Transforms a function of time, a signal, into a function of frequency.

The Fourier Transform decomposes or breaks down a time-based function into a sum of sine waves of different frequencies. Each sine wave corresponds to a certain frequency, and the size (or amplitude) of that sine wave represents how much of that particular frequency is present in the original signal. This gives us a frequency spectrum of the signal.

The result of the Fourier Transform is a function in the frequency domain, where the X-axis represents frequencies (not time), and the Y-axis represents the amount of each frequency present in the original signal.

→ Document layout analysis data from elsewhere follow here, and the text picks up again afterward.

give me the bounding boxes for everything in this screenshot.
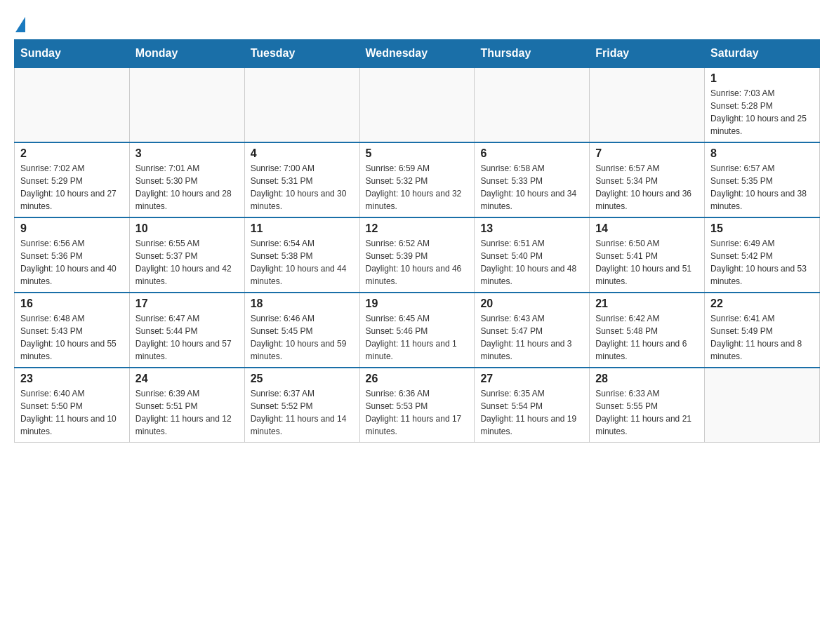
day-number: 17 [135,297,239,310]
calendar-cell: 3Sunrise: 7:01 AM Sunset: 5:30 PM Daylig… [129,142,244,217]
col-header-saturday: Saturday [705,40,820,68]
logo-triangle-icon [15,17,25,32]
calendar-cell: 24Sunrise: 6:39 AM Sunset: 5:51 PM Dayli… [129,368,244,443]
calendar-cell: 28Sunrise: 6:33 AM Sunset: 5:55 PM Dayli… [590,368,705,443]
day-number: 22 [710,297,814,310]
col-header-friday: Friday [590,40,705,68]
col-header-wednesday: Wednesday [359,40,475,68]
day-info: Sunrise: 7:03 AM Sunset: 5:28 PM Dayligh… [710,87,814,137]
calendar-cell: 19Sunrise: 6:45 AM Sunset: 5:46 PM Dayli… [359,293,475,368]
day-info: Sunrise: 6:47 AM Sunset: 5:44 PM Dayligh… [135,312,239,363]
day-info: Sunrise: 6:48 AM Sunset: 5:43 PM Dayligh… [20,312,124,363]
day-info: Sunrise: 6:49 AM Sunset: 5:42 PM Dayligh… [710,237,814,288]
day-info: Sunrise: 6:46 AM Sunset: 5:45 PM Dayligh… [251,312,354,363]
calendar-cell: 9Sunrise: 6:56 AM Sunset: 5:36 PM Daylig… [15,217,130,293]
calendar-cell: 13Sunrise: 6:51 AM Sunset: 5:40 PM Dayli… [475,217,590,293]
calendar-cell [705,368,820,443]
day-number: 25 [251,373,354,385]
calendar-cell: 21Sunrise: 6:42 AM Sunset: 5:48 PM Dayli… [590,293,705,368]
calendar-table: SundayMondayTuesdayWednesdayThursdayFrid… [14,39,820,443]
day-number: 11 [251,222,354,235]
calendar-cell: 26Sunrise: 6:36 AM Sunset: 5:53 PM Dayli… [359,368,475,443]
day-info: Sunrise: 6:56 AM Sunset: 5:36 PM Dayligh… [20,237,124,288]
day-info: Sunrise: 6:42 AM Sunset: 5:48 PM Dayligh… [595,312,699,363]
day-number: 9 [20,222,124,235]
day-info: Sunrise: 6:39 AM Sunset: 5:51 PM Dayligh… [135,387,239,438]
day-number: 6 [480,147,583,160]
day-info: Sunrise: 6:43 AM Sunset: 5:47 PM Dayligh… [480,312,583,363]
calendar-cell: 14Sunrise: 6:50 AM Sunset: 5:41 PM Dayli… [590,217,705,293]
calendar-cell: 25Sunrise: 6:37 AM Sunset: 5:52 PM Dayli… [244,368,359,443]
day-info: Sunrise: 6:45 AM Sunset: 5:46 PM Dayligh… [366,312,469,363]
day-number: 21 [595,297,699,310]
calendar-week-row-1: 1Sunrise: 7:03 AM Sunset: 5:28 PM Daylig… [15,67,820,142]
day-number: 23 [20,373,124,385]
logo [14,14,25,32]
calendar-cell: 8Sunrise: 6:57 AM Sunset: 5:35 PM Daylig… [705,142,820,217]
calendar-week-row-3: 9Sunrise: 6:56 AM Sunset: 5:36 PM Daylig… [15,217,820,293]
day-info: Sunrise: 6:35 AM Sunset: 5:54 PM Dayligh… [480,387,583,438]
day-number: 13 [480,222,583,235]
col-header-monday: Monday [129,40,244,68]
day-info: Sunrise: 6:59 AM Sunset: 5:32 PM Dayligh… [366,162,469,213]
day-info: Sunrise: 7:02 AM Sunset: 5:29 PM Dayligh… [20,162,124,213]
calendar-cell [590,67,705,142]
day-number: 2 [20,147,124,160]
day-info: Sunrise: 6:55 AM Sunset: 5:37 PM Dayligh… [135,237,239,288]
calendar-week-row-5: 23Sunrise: 6:40 AM Sunset: 5:50 PM Dayli… [15,368,820,443]
day-info: Sunrise: 6:51 AM Sunset: 5:40 PM Dayligh… [480,237,583,288]
calendar-cell: 20Sunrise: 6:43 AM Sunset: 5:47 PM Dayli… [475,293,590,368]
calendar-cell: 7Sunrise: 6:57 AM Sunset: 5:34 PM Daylig… [590,142,705,217]
col-header-thursday: Thursday [475,40,590,68]
page-header [14,14,820,32]
calendar-cell: 15Sunrise: 6:49 AM Sunset: 5:42 PM Dayli… [705,217,820,293]
calendar-week-row-4: 16Sunrise: 6:48 AM Sunset: 5:43 PM Dayli… [15,293,820,368]
day-number: 5 [366,147,469,160]
day-info: Sunrise: 6:58 AM Sunset: 5:33 PM Dayligh… [480,162,583,213]
day-number: 15 [710,222,814,235]
calendar-cell: 10Sunrise: 6:55 AM Sunset: 5:37 PM Dayli… [129,217,244,293]
calendar-cell: 1Sunrise: 7:03 AM Sunset: 5:28 PM Daylig… [705,67,820,142]
day-info: Sunrise: 6:33 AM Sunset: 5:55 PM Dayligh… [595,387,699,438]
day-number: 16 [20,297,124,310]
calendar-cell: 11Sunrise: 6:54 AM Sunset: 5:38 PM Dayli… [244,217,359,293]
day-info: Sunrise: 7:00 AM Sunset: 5:31 PM Dayligh… [251,162,354,213]
day-number: 7 [595,147,699,160]
day-info: Sunrise: 6:54 AM Sunset: 5:38 PM Dayligh… [251,237,354,288]
day-number: 14 [595,222,699,235]
calendar-cell: 23Sunrise: 6:40 AM Sunset: 5:50 PM Dayli… [15,368,130,443]
day-info: Sunrise: 7:01 AM Sunset: 5:30 PM Dayligh… [135,162,239,213]
logo-text [14,14,25,32]
calendar-cell: 17Sunrise: 6:47 AM Sunset: 5:44 PM Dayli… [129,293,244,368]
calendar-cell: 6Sunrise: 6:58 AM Sunset: 5:33 PM Daylig… [475,142,590,217]
day-number: 28 [595,373,699,385]
calendar-cell: 2Sunrise: 7:02 AM Sunset: 5:29 PM Daylig… [15,142,130,217]
calendar-cell: 27Sunrise: 6:35 AM Sunset: 5:54 PM Dayli… [475,368,590,443]
day-info: Sunrise: 6:52 AM Sunset: 5:39 PM Dayligh… [366,237,469,288]
day-info: Sunrise: 6:57 AM Sunset: 5:34 PM Dayligh… [595,162,699,213]
day-info: Sunrise: 6:37 AM Sunset: 5:52 PM Dayligh… [251,387,354,438]
calendar-week-row-2: 2Sunrise: 7:02 AM Sunset: 5:29 PM Daylig… [15,142,820,217]
day-number: 19 [366,297,469,310]
day-number: 27 [480,373,583,385]
day-number: 18 [251,297,354,310]
col-header-sunday: Sunday [15,40,130,68]
calendar-cell [475,67,590,142]
day-number: 12 [366,222,469,235]
day-info: Sunrise: 6:40 AM Sunset: 5:50 PM Dayligh… [20,387,124,438]
day-number: 3 [135,147,239,160]
day-number: 4 [251,147,354,160]
calendar-cell: 22Sunrise: 6:41 AM Sunset: 5:49 PM Dayli… [705,293,820,368]
calendar-cell: 18Sunrise: 6:46 AM Sunset: 5:45 PM Dayli… [244,293,359,368]
calendar-cell [359,67,475,142]
col-header-tuesday: Tuesday [244,40,359,68]
calendar-cell: 16Sunrise: 6:48 AM Sunset: 5:43 PM Dayli… [15,293,130,368]
day-info: Sunrise: 6:57 AM Sunset: 5:35 PM Dayligh… [710,162,814,213]
day-number: 8 [710,147,814,160]
calendar-cell: 12Sunrise: 6:52 AM Sunset: 5:39 PM Dayli… [359,217,475,293]
day-number: 24 [135,373,239,385]
day-number: 26 [366,373,469,385]
calendar-header-row: SundayMondayTuesdayWednesdayThursdayFrid… [15,40,820,68]
day-number: 1 [710,72,814,85]
calendar-cell: 4Sunrise: 7:00 AM Sunset: 5:31 PM Daylig… [244,142,359,217]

  • Decomposing frequency from sound.
  • If earthquake vibrations can be separated into “ingredients” (vibrations of different speeds & amplitudes), buildings can be designed to avoid interacting with the strongest ones.
  • If sound waves can be separated into ingredients (bass and treble frequencies), we can boost the parts we care about, and hide the ones we don’t. The crackle of random noise can be removed. Maybe similar “sound recipes” can be compared (music recognition services compare recipes, not the raw audio clips).
  • If computer data can be represented with oscillating patterns, perhaps the least-important ones can be ignored. This “lossy compression” can drastically shrink file sizes (and why JPEG and MP3 files are much smaller than raw .bmp or .wav files).
  • If a radio wave is our signal, we can use filters to listen to a particular channel. In the smoothie world, imagine each person paid attention to a different ingredient: Adam looks for apples, Bob looks for bananas, and Charlie gets cauliflower (sorry bud).